Industry Minister Kim Jung-kwan has urged major oil refiners to avoid unjustified price increases amidst the recent surge in global crude oil prices due to the ongoing Middle East situation. Kim emphasized the importance of transparent and equitable petroleum pricing to prevent consumers from bearing the brunt of escalating international oil prices. He made this call during a meeting with representatives from oil refinery industry and related authorities in Seoul.
During the meeting, attended by officials from SK Energy, GS Caltex, S-Oil, and HD Hyundai Oil Bank, Kim highlighted that while domestic oil prices typically adjust in response to global oil price changes over a two-week period, recent events have led to a rapid escalation in prices in South Korea. The minister cautioned against exploiting the spike in international oil prices to the detriment of efforts aimed at stabilizing people’s livelihoods, warning of serious consequences for such actions.
The average gasoline price in Seoul surpassed 1,900 won ($1.28) per liter for the first time in nearly four years on Friday, further climbing to 1,945 won by Sunday, as reported by the Korea National Oil Corp. Responding to public backlash, the Korea Oil Station Association attributed the recent surge in domestic fuel prices primarily to supply price hikes by oil refineries.

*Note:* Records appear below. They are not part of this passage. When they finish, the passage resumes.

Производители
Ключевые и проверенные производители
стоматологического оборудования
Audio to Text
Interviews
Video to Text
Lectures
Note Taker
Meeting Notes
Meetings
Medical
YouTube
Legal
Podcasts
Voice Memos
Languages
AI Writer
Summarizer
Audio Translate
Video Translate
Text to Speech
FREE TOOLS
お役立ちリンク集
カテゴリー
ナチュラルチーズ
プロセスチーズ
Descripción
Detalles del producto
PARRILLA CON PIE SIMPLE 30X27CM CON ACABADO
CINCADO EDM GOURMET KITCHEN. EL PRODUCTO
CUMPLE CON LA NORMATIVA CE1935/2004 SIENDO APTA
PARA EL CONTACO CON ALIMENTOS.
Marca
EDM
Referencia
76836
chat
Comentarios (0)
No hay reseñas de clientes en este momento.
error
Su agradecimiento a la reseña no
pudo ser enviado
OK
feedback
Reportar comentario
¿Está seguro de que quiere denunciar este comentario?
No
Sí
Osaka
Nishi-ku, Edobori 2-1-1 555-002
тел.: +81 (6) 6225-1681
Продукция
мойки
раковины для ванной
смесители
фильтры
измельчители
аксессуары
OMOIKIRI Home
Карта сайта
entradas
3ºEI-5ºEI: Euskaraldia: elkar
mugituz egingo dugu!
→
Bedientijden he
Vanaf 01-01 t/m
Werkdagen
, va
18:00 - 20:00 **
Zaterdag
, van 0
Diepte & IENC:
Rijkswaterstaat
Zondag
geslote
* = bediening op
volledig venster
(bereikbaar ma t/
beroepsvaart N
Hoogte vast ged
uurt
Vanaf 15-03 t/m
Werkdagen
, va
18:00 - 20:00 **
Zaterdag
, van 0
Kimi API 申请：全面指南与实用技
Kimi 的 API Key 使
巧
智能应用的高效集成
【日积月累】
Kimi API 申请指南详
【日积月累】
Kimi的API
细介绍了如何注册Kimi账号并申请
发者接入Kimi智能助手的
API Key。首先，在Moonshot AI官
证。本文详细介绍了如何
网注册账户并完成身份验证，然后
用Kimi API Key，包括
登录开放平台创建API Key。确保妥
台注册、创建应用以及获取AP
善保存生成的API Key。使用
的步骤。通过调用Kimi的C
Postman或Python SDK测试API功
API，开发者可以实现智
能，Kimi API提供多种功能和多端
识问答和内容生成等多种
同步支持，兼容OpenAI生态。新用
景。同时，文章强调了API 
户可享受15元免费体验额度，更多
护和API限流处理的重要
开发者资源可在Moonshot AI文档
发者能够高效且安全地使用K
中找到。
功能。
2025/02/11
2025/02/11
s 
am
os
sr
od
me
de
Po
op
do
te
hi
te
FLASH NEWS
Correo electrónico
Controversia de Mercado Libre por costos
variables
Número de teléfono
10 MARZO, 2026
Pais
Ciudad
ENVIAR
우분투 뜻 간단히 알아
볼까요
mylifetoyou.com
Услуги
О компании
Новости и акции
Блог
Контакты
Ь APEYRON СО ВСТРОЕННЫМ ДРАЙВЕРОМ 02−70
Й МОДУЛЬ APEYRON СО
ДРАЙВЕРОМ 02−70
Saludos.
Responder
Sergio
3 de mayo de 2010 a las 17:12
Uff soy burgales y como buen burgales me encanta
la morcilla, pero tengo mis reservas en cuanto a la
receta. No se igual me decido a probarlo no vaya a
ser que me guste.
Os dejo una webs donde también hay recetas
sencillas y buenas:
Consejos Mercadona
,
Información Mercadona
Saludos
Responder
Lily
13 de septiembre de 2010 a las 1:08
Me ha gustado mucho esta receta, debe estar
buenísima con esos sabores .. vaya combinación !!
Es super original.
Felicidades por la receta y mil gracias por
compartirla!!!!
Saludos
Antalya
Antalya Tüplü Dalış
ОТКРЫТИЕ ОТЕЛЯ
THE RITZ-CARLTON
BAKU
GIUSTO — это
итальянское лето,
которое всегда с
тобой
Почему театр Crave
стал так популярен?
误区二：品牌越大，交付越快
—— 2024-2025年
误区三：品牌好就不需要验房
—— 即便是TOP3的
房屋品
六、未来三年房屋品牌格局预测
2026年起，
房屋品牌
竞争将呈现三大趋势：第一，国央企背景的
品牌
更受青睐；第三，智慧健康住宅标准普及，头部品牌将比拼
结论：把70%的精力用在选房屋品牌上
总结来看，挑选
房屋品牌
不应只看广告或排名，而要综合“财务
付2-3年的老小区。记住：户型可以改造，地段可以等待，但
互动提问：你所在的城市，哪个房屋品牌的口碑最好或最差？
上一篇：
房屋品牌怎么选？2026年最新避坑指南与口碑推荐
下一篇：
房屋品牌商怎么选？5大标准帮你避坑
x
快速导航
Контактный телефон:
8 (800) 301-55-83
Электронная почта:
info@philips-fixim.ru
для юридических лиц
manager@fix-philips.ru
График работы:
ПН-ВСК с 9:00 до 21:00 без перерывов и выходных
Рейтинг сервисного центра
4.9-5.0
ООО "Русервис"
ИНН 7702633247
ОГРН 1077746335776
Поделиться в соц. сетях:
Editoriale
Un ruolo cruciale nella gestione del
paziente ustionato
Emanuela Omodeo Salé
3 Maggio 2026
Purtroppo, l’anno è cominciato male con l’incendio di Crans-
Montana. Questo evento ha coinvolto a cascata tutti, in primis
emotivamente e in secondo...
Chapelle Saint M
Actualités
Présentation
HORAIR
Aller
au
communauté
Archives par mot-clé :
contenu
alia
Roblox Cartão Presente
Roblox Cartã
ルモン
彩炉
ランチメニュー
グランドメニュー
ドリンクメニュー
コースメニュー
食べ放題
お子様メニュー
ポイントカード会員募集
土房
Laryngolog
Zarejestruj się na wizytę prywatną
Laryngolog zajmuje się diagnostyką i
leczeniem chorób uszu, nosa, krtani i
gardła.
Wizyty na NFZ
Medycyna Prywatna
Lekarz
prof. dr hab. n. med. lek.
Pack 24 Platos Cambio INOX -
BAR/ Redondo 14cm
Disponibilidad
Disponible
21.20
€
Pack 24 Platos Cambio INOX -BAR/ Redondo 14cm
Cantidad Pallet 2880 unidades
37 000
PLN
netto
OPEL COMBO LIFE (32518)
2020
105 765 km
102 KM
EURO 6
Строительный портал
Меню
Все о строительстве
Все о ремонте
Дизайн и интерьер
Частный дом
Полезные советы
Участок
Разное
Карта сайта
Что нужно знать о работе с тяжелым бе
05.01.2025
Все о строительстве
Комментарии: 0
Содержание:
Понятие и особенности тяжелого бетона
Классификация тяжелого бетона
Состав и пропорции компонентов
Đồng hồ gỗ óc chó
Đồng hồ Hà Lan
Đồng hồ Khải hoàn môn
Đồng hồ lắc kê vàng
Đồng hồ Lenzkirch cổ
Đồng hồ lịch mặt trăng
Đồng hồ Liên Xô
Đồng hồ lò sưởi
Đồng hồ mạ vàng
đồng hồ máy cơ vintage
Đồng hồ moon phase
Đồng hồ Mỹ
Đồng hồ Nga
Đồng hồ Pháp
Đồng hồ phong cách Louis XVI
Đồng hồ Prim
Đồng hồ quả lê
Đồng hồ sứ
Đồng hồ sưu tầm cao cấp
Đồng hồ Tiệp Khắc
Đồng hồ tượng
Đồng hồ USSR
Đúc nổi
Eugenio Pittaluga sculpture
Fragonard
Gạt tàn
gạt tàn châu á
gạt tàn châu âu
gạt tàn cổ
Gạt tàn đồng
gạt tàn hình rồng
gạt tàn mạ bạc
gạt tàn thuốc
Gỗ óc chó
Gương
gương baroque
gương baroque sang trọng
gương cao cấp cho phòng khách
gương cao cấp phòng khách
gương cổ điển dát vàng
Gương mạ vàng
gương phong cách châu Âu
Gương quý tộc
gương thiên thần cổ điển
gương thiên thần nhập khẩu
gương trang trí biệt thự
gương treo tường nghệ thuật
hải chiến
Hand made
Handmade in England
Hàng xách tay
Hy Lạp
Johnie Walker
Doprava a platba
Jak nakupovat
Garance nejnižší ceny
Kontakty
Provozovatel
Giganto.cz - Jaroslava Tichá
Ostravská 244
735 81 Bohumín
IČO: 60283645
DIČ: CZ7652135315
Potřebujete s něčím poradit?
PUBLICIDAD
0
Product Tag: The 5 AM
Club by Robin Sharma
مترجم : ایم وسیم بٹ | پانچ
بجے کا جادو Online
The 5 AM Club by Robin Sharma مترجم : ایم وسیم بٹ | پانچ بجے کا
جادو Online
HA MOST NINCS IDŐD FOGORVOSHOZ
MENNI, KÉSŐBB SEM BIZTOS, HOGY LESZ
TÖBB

In light of the ongoing turmoil in the Middle East, the government issued a preemptive alert last week to address potential resource crises and volatility in the energy market. Efforts are underway to secure additional oil supplies from regions outside the Middle East and develop a comprehensive strategy for the potential release of oil reserves. Additionally, the government is cracking down on unfair market practices in the energy sector and is considering implementing a price cap system for oil for the first time in nearly three decades.